Ceux qui se tourne vers le visage de Joe Biden à la recherche d’un signe de miséricorde, du moindre signe augurant la fin de l’effusion de sang, n’y trouvent qu’une rigidité bizarrement lisse, que ne brise jamais qu’un petit sourire crispé, lorsqu’il laisse échapper des mensonges israéliens sur des bébés décapités. La méchanceté obstinée et la cruauté de Biden envers les Palestiniens ne sont que l’une des nombreuses et horribles énigmes que nous servent les politiciens et les journalistes occidentaux. La Shoah a traumatisé au moins deux générations de Juives et Juifs, et les massacres et les prises d’otages le 7 octobre en Israël, par le Hamas et d’autres groupes palestiniens, ont ravivé la peur d’une extermination collective chez de nombreux Juifs. Mais il était clair dès le départ que les dirigeants israéliens les plus fanatiques de l’histoire n’hésiteraient pas à exploiter ce sentiment largement partagé de violation, de deuil et d’horreur.
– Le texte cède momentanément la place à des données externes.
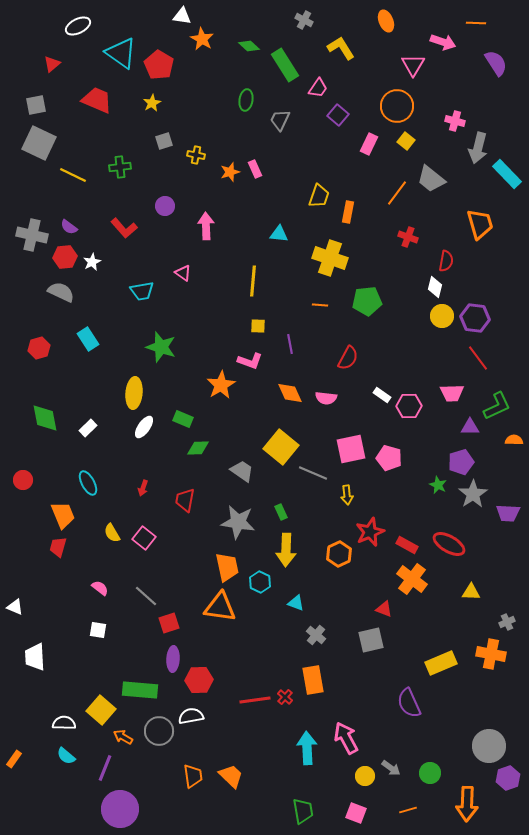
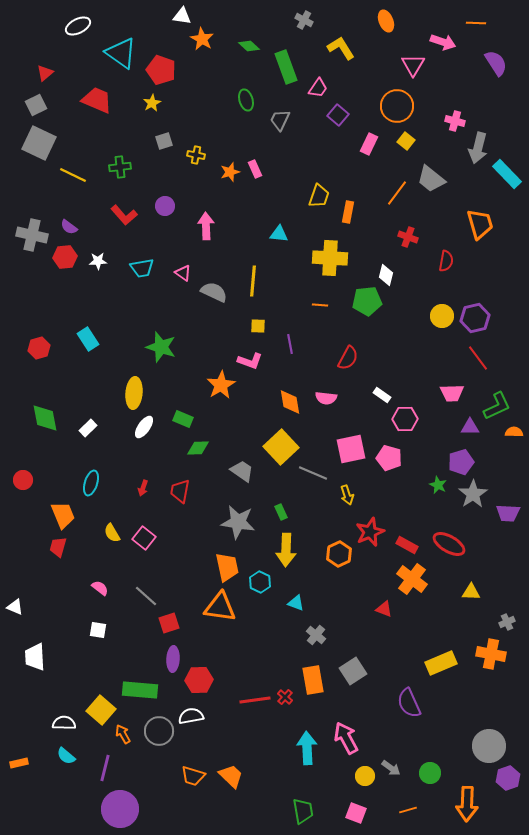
red triangle at (52, 64): moved 7 px left, 9 px down
red pentagon at (159, 65): moved 2 px right, 5 px down; rotated 12 degrees counterclockwise
green rectangle at (285, 65): moved 1 px right, 2 px down; rotated 12 degrees clockwise
green ellipse at (246, 100): rotated 25 degrees counterclockwise
gray square at (36, 105): rotated 15 degrees counterclockwise
red L-shape at (124, 228): moved 13 px up
yellow cross at (330, 258): rotated 16 degrees counterclockwise
white star at (92, 262): moved 6 px right, 1 px up; rotated 24 degrees clockwise
white diamond at (435, 287): moved 49 px left, 12 px up
cyan trapezoid at (142, 291): moved 23 px up
gray semicircle at (61, 292): moved 153 px right
purple hexagon at (475, 318): rotated 20 degrees counterclockwise
orange diamond at (290, 393): moved 9 px down; rotated 16 degrees clockwise
pink hexagon at (409, 406): moved 4 px left, 13 px down
orange semicircle at (514, 440): moved 8 px up
yellow square at (281, 447): rotated 8 degrees clockwise
cyan ellipse at (88, 483): moved 3 px right; rotated 45 degrees clockwise
yellow arrow at (347, 495): rotated 12 degrees counterclockwise
red trapezoid at (185, 500): moved 5 px left, 9 px up
gray square at (371, 640): moved 18 px left, 31 px down; rotated 20 degrees counterclockwise
orange arrow at (123, 737): moved 3 px up; rotated 30 degrees clockwise
orange rectangle at (14, 759): moved 5 px right, 4 px down; rotated 42 degrees clockwise
purple line at (105, 768): rotated 8 degrees counterclockwise
orange trapezoid at (193, 776): rotated 115 degrees clockwise
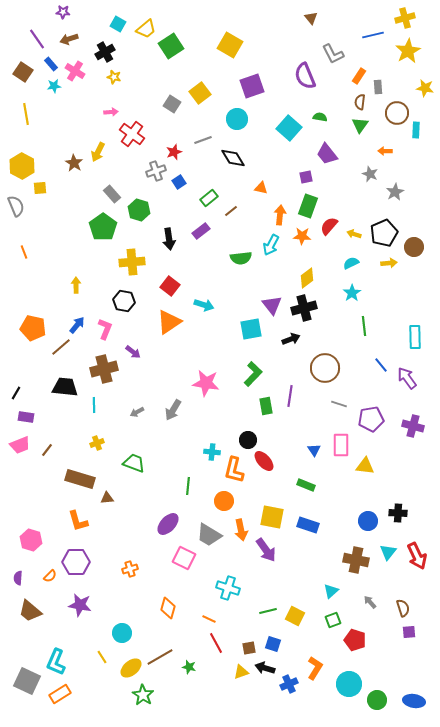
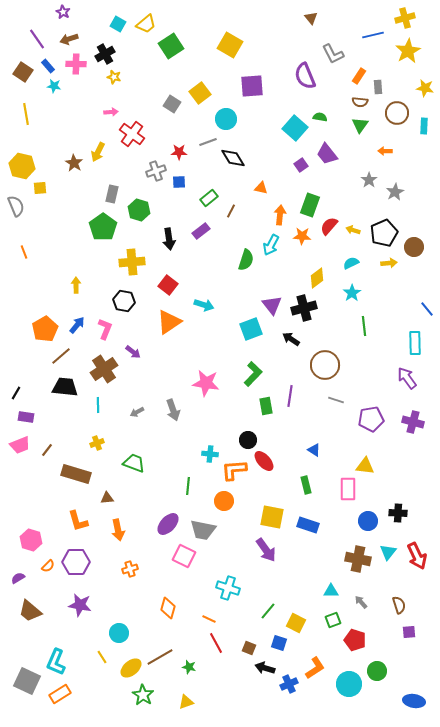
purple star at (63, 12): rotated 24 degrees clockwise
yellow trapezoid at (146, 29): moved 5 px up
black cross at (105, 52): moved 2 px down
blue rectangle at (51, 64): moved 3 px left, 2 px down
pink cross at (75, 71): moved 1 px right, 7 px up; rotated 30 degrees counterclockwise
cyan star at (54, 86): rotated 16 degrees clockwise
purple square at (252, 86): rotated 15 degrees clockwise
brown semicircle at (360, 102): rotated 91 degrees counterclockwise
cyan circle at (237, 119): moved 11 px left
cyan square at (289, 128): moved 6 px right
cyan rectangle at (416, 130): moved 8 px right, 4 px up
gray line at (203, 140): moved 5 px right, 2 px down
red star at (174, 152): moved 5 px right; rotated 21 degrees clockwise
yellow hexagon at (22, 166): rotated 15 degrees counterclockwise
gray star at (370, 174): moved 1 px left, 6 px down; rotated 14 degrees clockwise
purple square at (306, 177): moved 5 px left, 12 px up; rotated 24 degrees counterclockwise
blue square at (179, 182): rotated 32 degrees clockwise
gray rectangle at (112, 194): rotated 54 degrees clockwise
green rectangle at (308, 206): moved 2 px right, 1 px up
brown line at (231, 211): rotated 24 degrees counterclockwise
yellow arrow at (354, 234): moved 1 px left, 4 px up
green semicircle at (241, 258): moved 5 px right, 2 px down; rotated 65 degrees counterclockwise
yellow diamond at (307, 278): moved 10 px right
red square at (170, 286): moved 2 px left, 1 px up
orange pentagon at (33, 328): moved 12 px right, 1 px down; rotated 30 degrees clockwise
cyan square at (251, 329): rotated 10 degrees counterclockwise
cyan rectangle at (415, 337): moved 6 px down
black arrow at (291, 339): rotated 126 degrees counterclockwise
brown line at (61, 347): moved 9 px down
blue line at (381, 365): moved 46 px right, 56 px up
brown circle at (325, 368): moved 3 px up
brown cross at (104, 369): rotated 20 degrees counterclockwise
gray line at (339, 404): moved 3 px left, 4 px up
cyan line at (94, 405): moved 4 px right
gray arrow at (173, 410): rotated 50 degrees counterclockwise
purple cross at (413, 426): moved 4 px up
pink rectangle at (341, 445): moved 7 px right, 44 px down
blue triangle at (314, 450): rotated 24 degrees counterclockwise
cyan cross at (212, 452): moved 2 px left, 2 px down
orange L-shape at (234, 470): rotated 72 degrees clockwise
brown rectangle at (80, 479): moved 4 px left, 5 px up
green rectangle at (306, 485): rotated 54 degrees clockwise
orange arrow at (241, 530): moved 123 px left
gray trapezoid at (209, 535): moved 6 px left, 5 px up; rotated 20 degrees counterclockwise
pink square at (184, 558): moved 2 px up
brown cross at (356, 560): moved 2 px right, 1 px up
orange semicircle at (50, 576): moved 2 px left, 10 px up
purple semicircle at (18, 578): rotated 56 degrees clockwise
cyan triangle at (331, 591): rotated 42 degrees clockwise
gray arrow at (370, 602): moved 9 px left
brown semicircle at (403, 608): moved 4 px left, 3 px up
green line at (268, 611): rotated 36 degrees counterclockwise
yellow square at (295, 616): moved 1 px right, 7 px down
cyan circle at (122, 633): moved 3 px left
blue square at (273, 644): moved 6 px right, 1 px up
brown square at (249, 648): rotated 32 degrees clockwise
orange L-shape at (315, 668): rotated 25 degrees clockwise
yellow triangle at (241, 672): moved 55 px left, 30 px down
green circle at (377, 700): moved 29 px up
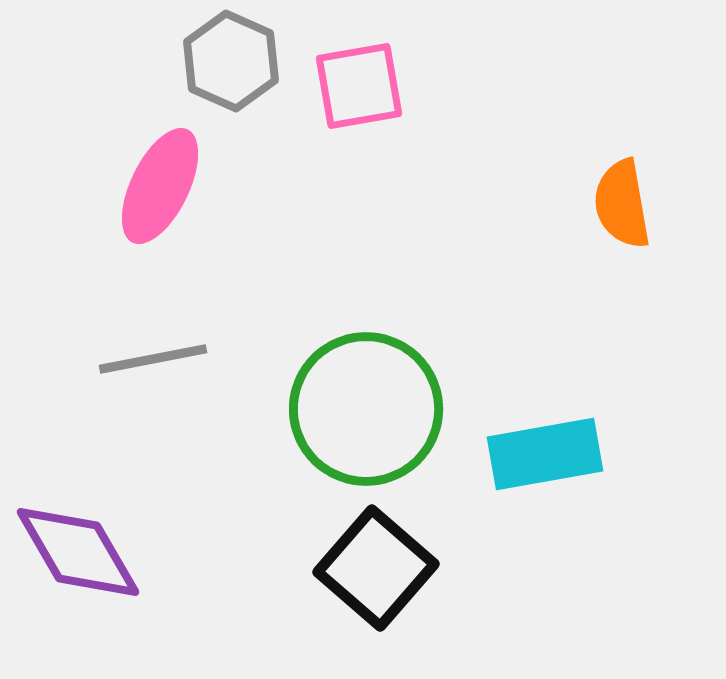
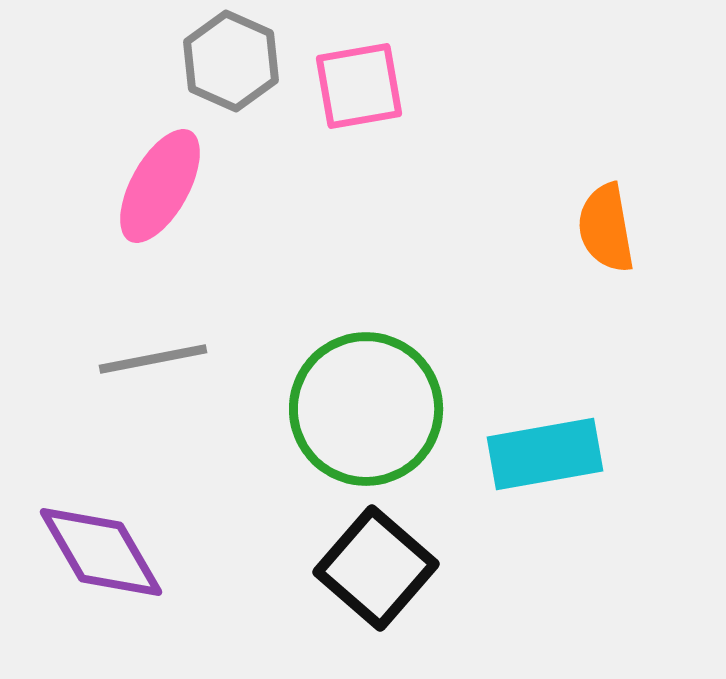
pink ellipse: rotated 3 degrees clockwise
orange semicircle: moved 16 px left, 24 px down
purple diamond: moved 23 px right
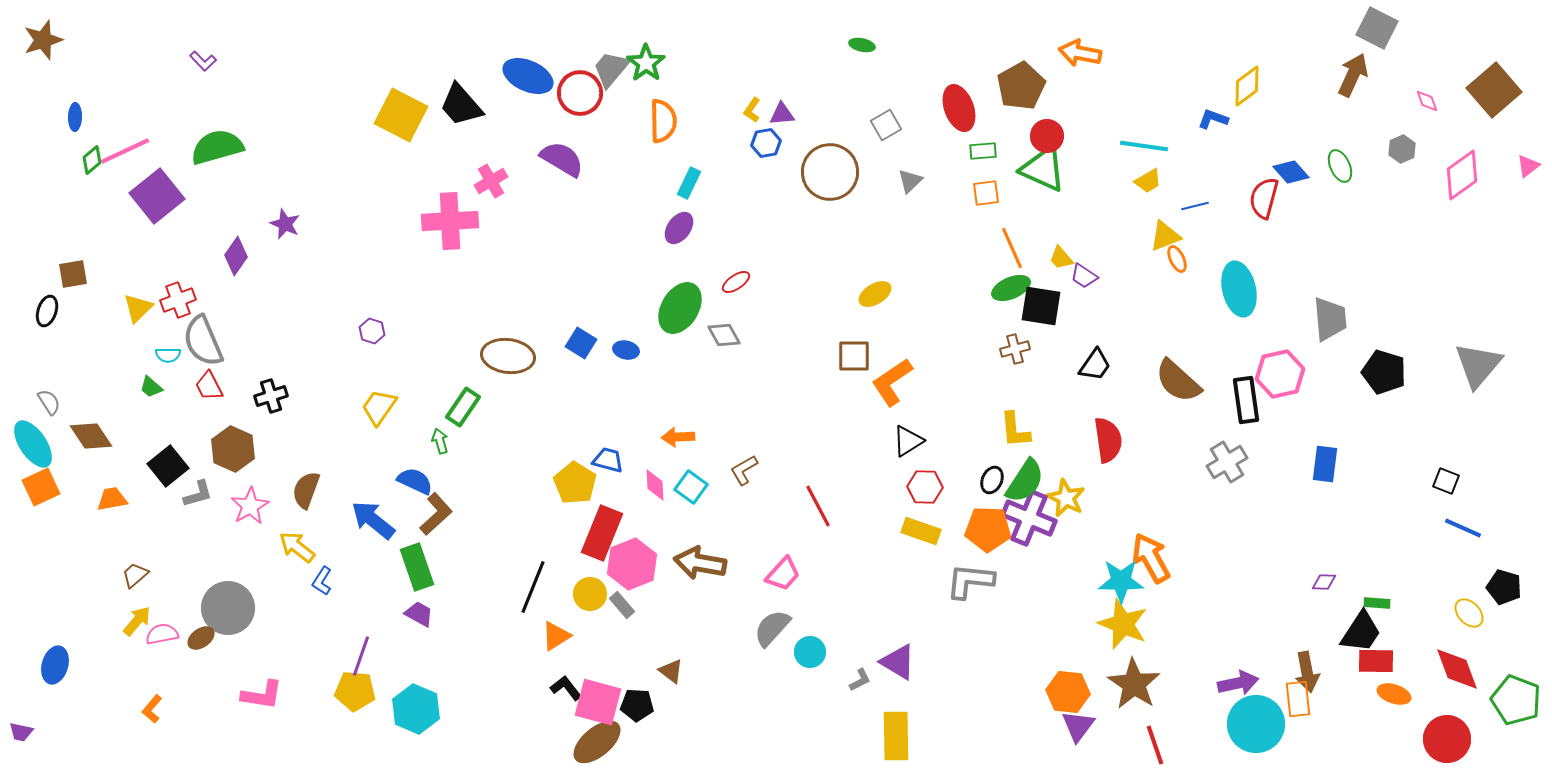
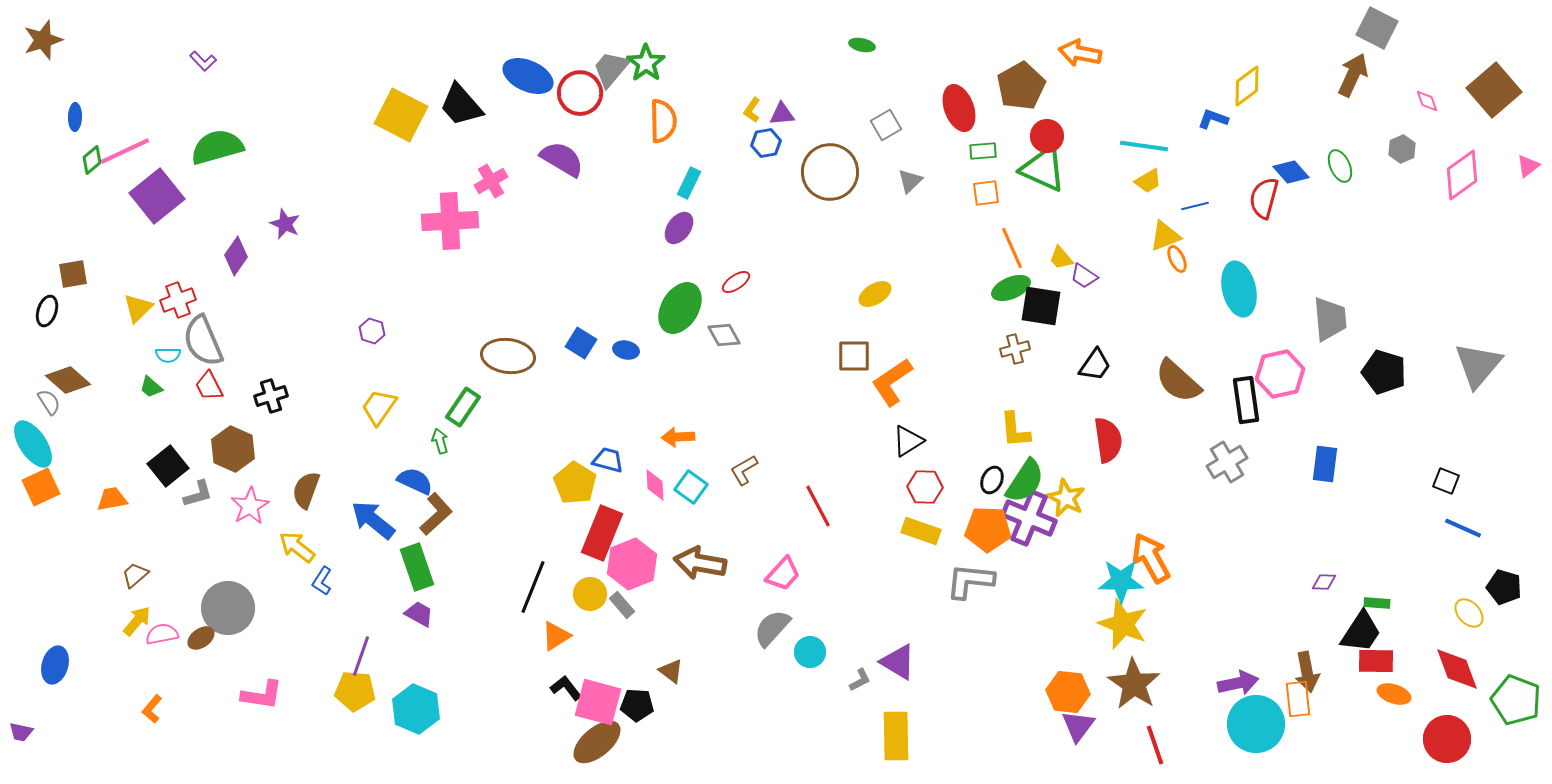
brown diamond at (91, 436): moved 23 px left, 56 px up; rotated 15 degrees counterclockwise
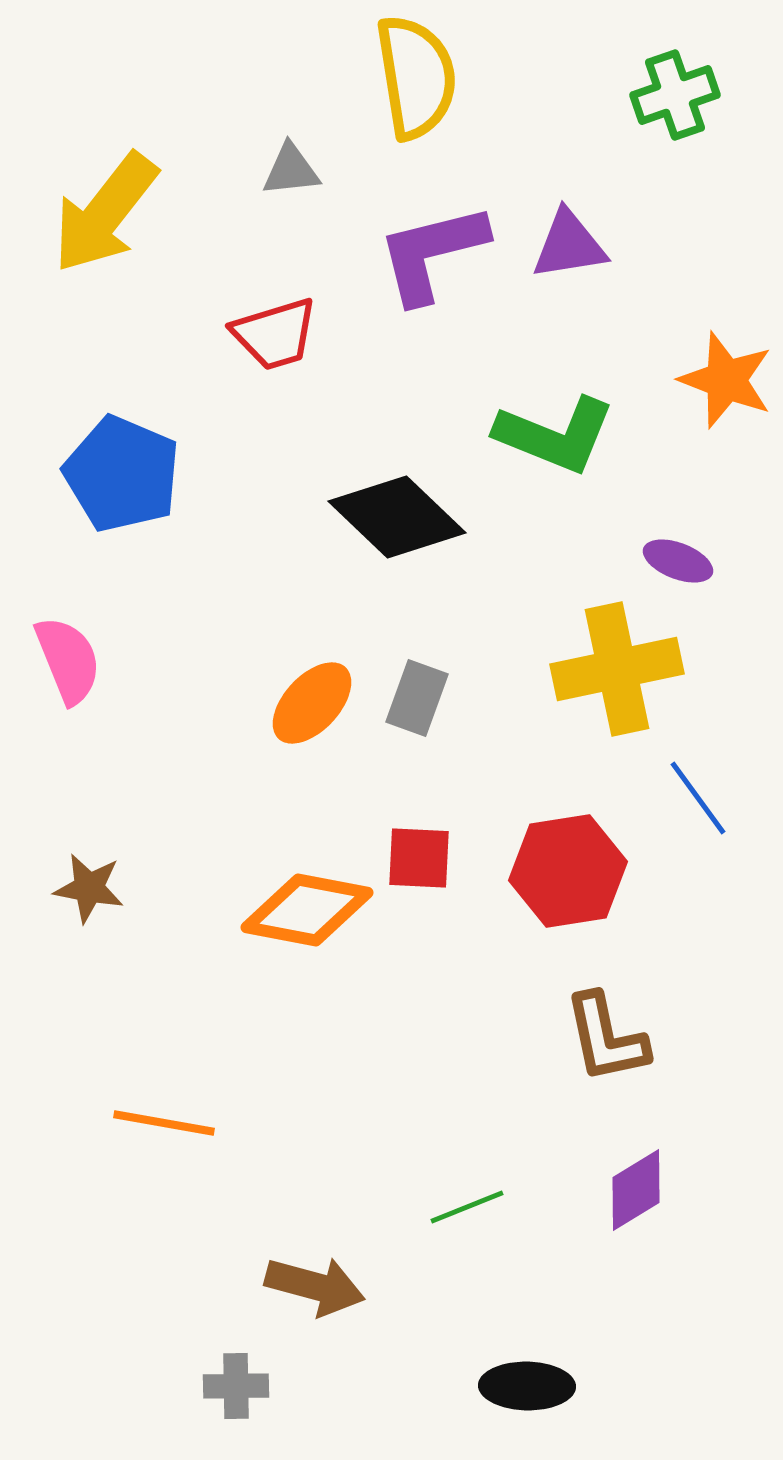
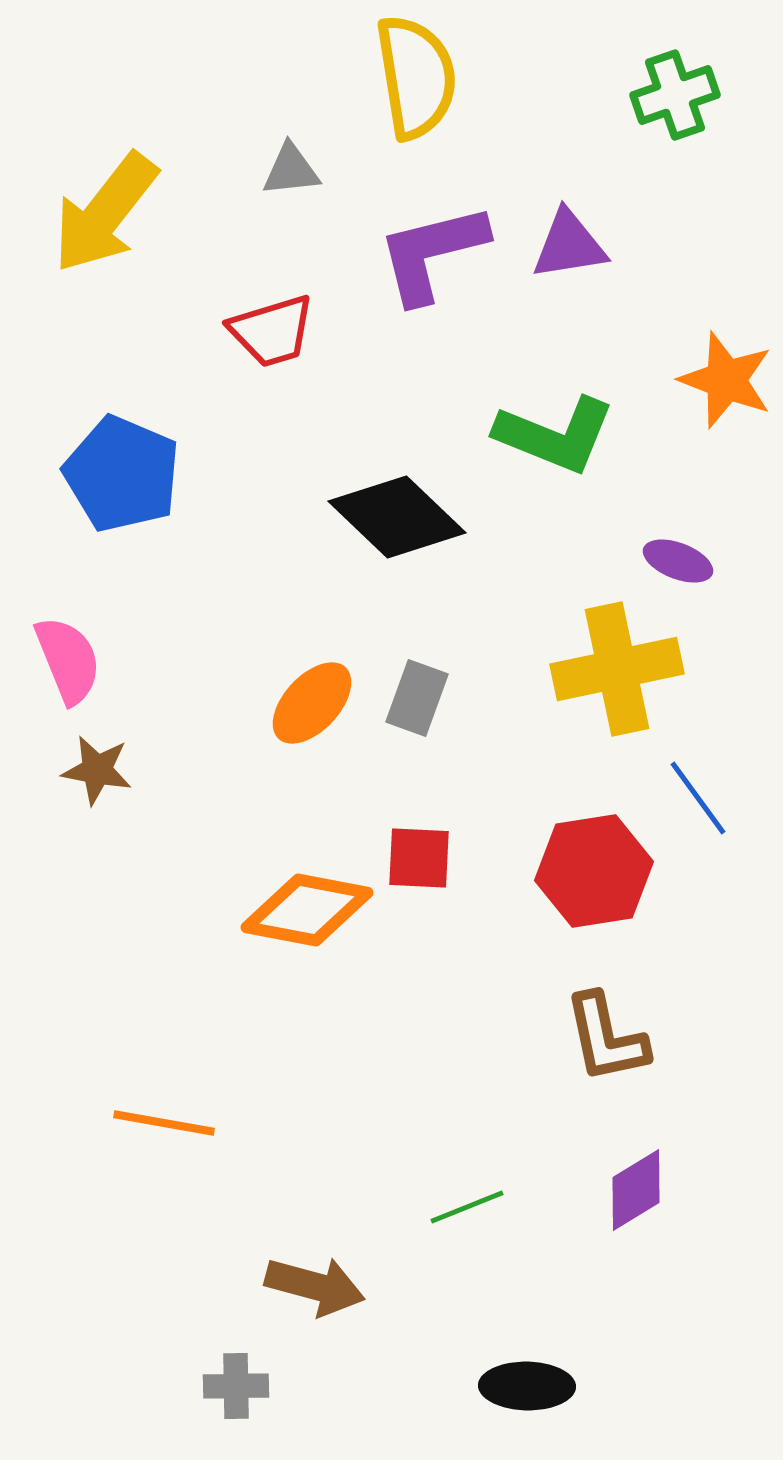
red trapezoid: moved 3 px left, 3 px up
red hexagon: moved 26 px right
brown star: moved 8 px right, 118 px up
Il aurait été facile pour les dirigeants occidentaux d’étouffer leur élan de solidarité inconditionnelle avec un régime extrémiste tout en reconnaissant la nécessité de poursuivre et de traduire en justice les coupables des crimes de guerre du 7 octobre. Pourquoi alors Keir Starmer, un ancien avocat spécialisé dans les droits de l’homme, a-t-il affirmé qu’Israël a le droit de « refuser l’électricité et l’eau » aux Palestiniens ? Pourquoi l’Allemagne a-t-elle commencé fébrilement à vendre davantage d’armes à Israël (et avec ses médias mensongers et sa répression officielle impitoyable, en particulier contre les artistes et penseurs juifs, a-t-elle fourni une nouvelle leçon au monde sur l’ascension rapide d’un ethnonationalisme meurtrier dans ce pays ?). Qu’est-ce qui explique les titres de la BBC et du New York Times comme « Hind Rajab, six ans, retrouvé mort à Gaza quelques jours après des appels téléphoniques à l’aide », « Les larmes d’un père de Gaza qui a perdu 103 proches » et « Un homme meurt après s’être immolé par le feu devant l’ambassade israélienne à Washington, selon la police ». Pourquoi les politiciens et les journalistes occidentaux ont-ils continué à présenter les dizaines de milliers de Palestiniens morts et mutilés comme des dommages collatéraux, dans une guerre d’autodéfense imposée à l’armée la plus morale du monde, comme le prétend l’armée israélienne ? 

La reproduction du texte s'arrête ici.